Mark Sievers' lawyer, Lee Hollander, told 48 Hours' Crimesider his client denies any involvement in the murder, but Hollander said he hadn't seen the new documents and couldn't comment on them.
Wright, who is reportedly Mark Sievers' childhood friend, and Rodgers, face second-degree murder charges in the case.
Teresa Sievers, 46, was discovered beaten to death with a hammer June 29 inside her Bonita Springs home. She was found with 17 scalp lacerations and multiple skull fractures, reports the station, citing a police probable cause affidavit.
Investigators allege the grisly crime scene was staged to look like a burglary, according to WINK.

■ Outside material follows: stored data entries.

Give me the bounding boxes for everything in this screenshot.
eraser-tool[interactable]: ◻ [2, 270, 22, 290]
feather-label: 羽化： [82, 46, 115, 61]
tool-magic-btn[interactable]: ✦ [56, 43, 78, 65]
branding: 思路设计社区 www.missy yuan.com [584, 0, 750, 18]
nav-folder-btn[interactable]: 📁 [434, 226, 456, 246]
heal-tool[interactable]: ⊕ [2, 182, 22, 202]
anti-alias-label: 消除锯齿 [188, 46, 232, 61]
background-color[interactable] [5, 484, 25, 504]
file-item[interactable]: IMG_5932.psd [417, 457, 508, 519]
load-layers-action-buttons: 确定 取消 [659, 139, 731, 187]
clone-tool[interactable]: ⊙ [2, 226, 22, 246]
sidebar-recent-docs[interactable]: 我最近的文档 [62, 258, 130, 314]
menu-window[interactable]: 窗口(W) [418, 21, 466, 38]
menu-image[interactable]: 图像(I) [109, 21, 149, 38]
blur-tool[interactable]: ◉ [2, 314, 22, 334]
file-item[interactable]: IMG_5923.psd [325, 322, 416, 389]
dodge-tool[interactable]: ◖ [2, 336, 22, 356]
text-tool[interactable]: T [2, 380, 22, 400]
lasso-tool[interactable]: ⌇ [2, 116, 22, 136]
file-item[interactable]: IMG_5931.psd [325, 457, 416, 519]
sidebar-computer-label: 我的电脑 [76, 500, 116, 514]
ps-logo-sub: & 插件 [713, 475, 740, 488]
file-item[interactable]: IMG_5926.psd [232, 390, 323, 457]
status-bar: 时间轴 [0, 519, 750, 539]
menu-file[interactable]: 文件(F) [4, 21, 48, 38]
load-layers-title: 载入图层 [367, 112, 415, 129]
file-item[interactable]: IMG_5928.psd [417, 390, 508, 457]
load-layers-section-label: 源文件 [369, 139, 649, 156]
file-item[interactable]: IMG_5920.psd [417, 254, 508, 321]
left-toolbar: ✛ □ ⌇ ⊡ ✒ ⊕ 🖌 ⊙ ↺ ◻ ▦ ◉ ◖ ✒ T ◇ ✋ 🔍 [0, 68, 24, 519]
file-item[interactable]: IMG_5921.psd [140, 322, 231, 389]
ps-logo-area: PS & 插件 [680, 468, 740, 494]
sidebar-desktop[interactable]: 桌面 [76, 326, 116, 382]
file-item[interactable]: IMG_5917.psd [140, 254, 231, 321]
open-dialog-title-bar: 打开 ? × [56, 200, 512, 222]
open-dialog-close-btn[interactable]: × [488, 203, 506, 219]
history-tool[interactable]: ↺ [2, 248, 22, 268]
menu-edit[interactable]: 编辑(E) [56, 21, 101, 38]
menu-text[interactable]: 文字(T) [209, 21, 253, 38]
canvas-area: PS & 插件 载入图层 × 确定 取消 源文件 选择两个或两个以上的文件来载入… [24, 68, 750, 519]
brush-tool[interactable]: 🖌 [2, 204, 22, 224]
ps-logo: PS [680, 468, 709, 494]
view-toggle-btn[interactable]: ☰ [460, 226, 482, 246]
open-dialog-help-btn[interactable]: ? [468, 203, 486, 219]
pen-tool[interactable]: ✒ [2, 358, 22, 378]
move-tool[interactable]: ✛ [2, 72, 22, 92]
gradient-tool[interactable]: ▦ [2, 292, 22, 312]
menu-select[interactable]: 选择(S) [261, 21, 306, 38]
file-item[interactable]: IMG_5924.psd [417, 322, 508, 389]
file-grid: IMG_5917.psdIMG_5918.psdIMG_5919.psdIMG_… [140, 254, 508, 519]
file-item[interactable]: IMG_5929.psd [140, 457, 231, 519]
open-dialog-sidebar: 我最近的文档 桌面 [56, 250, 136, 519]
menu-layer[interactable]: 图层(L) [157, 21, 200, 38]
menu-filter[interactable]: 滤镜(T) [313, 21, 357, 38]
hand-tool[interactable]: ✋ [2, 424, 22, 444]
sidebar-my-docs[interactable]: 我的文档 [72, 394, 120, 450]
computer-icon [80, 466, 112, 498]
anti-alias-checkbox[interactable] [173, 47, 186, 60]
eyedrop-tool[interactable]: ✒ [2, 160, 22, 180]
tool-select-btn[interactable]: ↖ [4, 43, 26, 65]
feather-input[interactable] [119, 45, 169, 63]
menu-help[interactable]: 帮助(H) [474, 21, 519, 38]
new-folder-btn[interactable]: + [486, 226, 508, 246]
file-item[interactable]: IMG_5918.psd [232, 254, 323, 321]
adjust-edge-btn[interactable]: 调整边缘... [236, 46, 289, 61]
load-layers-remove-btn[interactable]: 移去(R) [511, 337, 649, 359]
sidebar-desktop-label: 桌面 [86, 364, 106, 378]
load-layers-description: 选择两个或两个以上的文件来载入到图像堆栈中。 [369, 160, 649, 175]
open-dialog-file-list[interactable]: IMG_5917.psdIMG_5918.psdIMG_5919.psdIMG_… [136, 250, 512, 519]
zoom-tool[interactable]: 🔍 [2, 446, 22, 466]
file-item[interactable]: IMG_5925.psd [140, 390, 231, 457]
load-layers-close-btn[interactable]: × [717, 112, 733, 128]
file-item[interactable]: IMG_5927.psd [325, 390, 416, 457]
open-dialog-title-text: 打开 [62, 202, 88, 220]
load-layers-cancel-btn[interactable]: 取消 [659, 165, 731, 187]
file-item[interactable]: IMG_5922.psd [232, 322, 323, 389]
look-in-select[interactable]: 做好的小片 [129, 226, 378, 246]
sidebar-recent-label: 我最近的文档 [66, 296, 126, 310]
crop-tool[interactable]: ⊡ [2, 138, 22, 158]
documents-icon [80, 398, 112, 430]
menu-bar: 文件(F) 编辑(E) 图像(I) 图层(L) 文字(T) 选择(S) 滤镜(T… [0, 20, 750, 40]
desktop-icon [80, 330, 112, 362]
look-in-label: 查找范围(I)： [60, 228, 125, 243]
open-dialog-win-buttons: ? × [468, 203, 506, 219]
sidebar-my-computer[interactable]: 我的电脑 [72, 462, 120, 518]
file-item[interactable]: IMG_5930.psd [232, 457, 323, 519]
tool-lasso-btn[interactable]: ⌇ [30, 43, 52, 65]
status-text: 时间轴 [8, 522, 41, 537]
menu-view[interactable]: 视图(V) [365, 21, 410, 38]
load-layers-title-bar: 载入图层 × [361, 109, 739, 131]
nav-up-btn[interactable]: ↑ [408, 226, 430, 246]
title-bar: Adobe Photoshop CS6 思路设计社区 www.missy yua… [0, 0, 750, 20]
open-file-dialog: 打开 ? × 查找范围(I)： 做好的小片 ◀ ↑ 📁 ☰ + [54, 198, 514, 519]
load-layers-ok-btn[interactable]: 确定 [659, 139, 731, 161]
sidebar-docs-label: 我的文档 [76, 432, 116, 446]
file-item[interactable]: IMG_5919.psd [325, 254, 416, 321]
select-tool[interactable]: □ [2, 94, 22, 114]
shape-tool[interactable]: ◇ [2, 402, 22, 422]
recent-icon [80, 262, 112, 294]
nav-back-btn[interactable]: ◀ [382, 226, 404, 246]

Using rental car GPS records, detectives say they were able to track the movements of the two men charged in the case -- Wright and Rodgers -- near the time of the murder. According to the station, on June 27, Wright drove from his home in Missouri and picked up Rodgers -- about a half an hour away, also in Missouri -- and the two drove to the Bonita Springs home, more than 1,000 miles away.
They say Teresa Seivers was still away at a family gathering in Connecticut. The two were reportedly seen on camera at a local WalMart buying items including flushable wet wipes, 30 gallon trash bags, a lock pick set, black shoes, water shoes and black towels, the documents said.
The evening of June 28, according to the documents, Mark Sievers called Teresa Seivers' mother, Bonnie -- who was at the Bonita Springs home caring for the family pets while her daughter was away -- and asked her to leave the house alarm de-activated because his wife was expected to arrive later that night.
Detectives believe Sievers was murdered after she returned home. Neighbors heard screams coming from the home between 2 a.m. and 4 a.m., reports the station. A family friend discovered her body that day.
After the murder, detectives say Wright and Rodgers returned to Missouri, reports the station -- but Wright later returned to attend Teresa Sievers' funeral.
Investigators say they spoke to Rodgers' girlfriend, who said Rodgers told her Wright was hired to kill Teresa Sievers for insurance money, and that Wright was to pay Rodgers $10,000 to help.
"This murder was committed in expectation of Wright getting paid an undisclosed amount of money from Mark Sievers and then in turn, he was to pay Rodgers $10,000 for his involvement," detectives reportedly said in court documents.
The girlfriend said that when she spoke to Rodgers about the murder, she wondered aloud if the woman had been shot to death. According to the court documents, she said Rodgers laughed, and said no, that he had "killed her with a hammer."
Investigators said they found evidence of Wright and Mark Sievers having been in contact using "burner" phones, disposable cell phones, since May.
Investigators believe the killing may be related to the couple's financial problems, reports the station. The IRS filed a federal tax lien against the two after they failed to pay more than $32,000 in income taxes in 2013, the documents said. According to the station, Mark Sievers told detectives the couple often lived month to month and didn't have a lot of financial stability.
Mark Sievers allegedly told detectives the couple both had affairs outside of their marriage and had experimented with "swinging" with other couples, but said he didn't believe any of his wife's other partners would harm her.
Five neighbors reportedly told police they heard the couple arguing. Mark Sievers reportedly told detectives that he was considering divorcing his wife, and a family friend told authorities Teresa Sievers was thinking about divorcing her husband.
Rodgers is serving six months in federal prison for a probation violation in an unrelated gun case. Wright was arrested in August in Missouri and has since been extradited to Florida.